En 2015, alors que le détecteur européen était encore en travaux d’amélioration,
les détecteurs américains améliorés ont été remis en fonctionnement et ils ont réalisé
les premières détections historiques d’ondes gravitationnelles. Ceci a permis aux
deux Américains promoteurs des instruments LIGO de recevoir le prix Nobel de
physique 2017. La source de ces ondes était bien dans des galaxies lointaines mais
aucun sursaut gamma n’accompagnait le phénomène.
61
L’été 2017 a vu VIRGO remis en service et les trois instruments ont détecté
deux nouveaux événements et cette détection a été très intéressante. En effet la
première détection était une onde gravitationnelle sans contrepartie
électromagnétique (comme en 2015), alors que la dernière, plus faible accompagnait
un sursaut gamma.
Les théoriciens avaient imaginé des mécanismes de production des sursauts
gamma à partir de la fusion d’étoiles binaires compactes, mais les observations d’août
2017 ont permis de préciser les choses.

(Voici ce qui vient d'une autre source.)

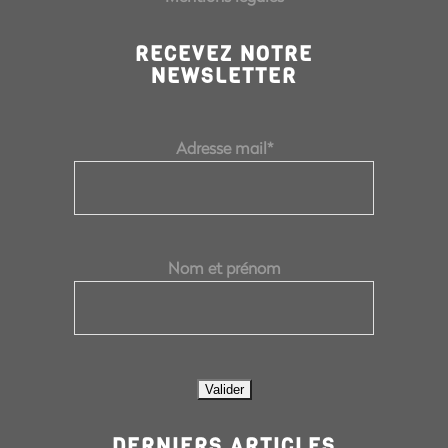
RECEVEZ NOTRE
NEWSLETTER
Adresse mail*
Nom et prénom
DERNIERS ARTICLES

La fusion de deux trous noirs binaires conduit
à l’émission d’une onde gravitationnelle sans contrepartie électromagnétique. Par
contre, s’il s’agit de la fusion de deux étoiles à neutrons, l’onde gravitationnelle est
accompagnée d’un sursaut gamma.
J’ai été un peu bavard avec les ondes gravitationnelles, mais la détection d’août
2017 de la fusion de deux étoiles à neutrons méritait quelques échos.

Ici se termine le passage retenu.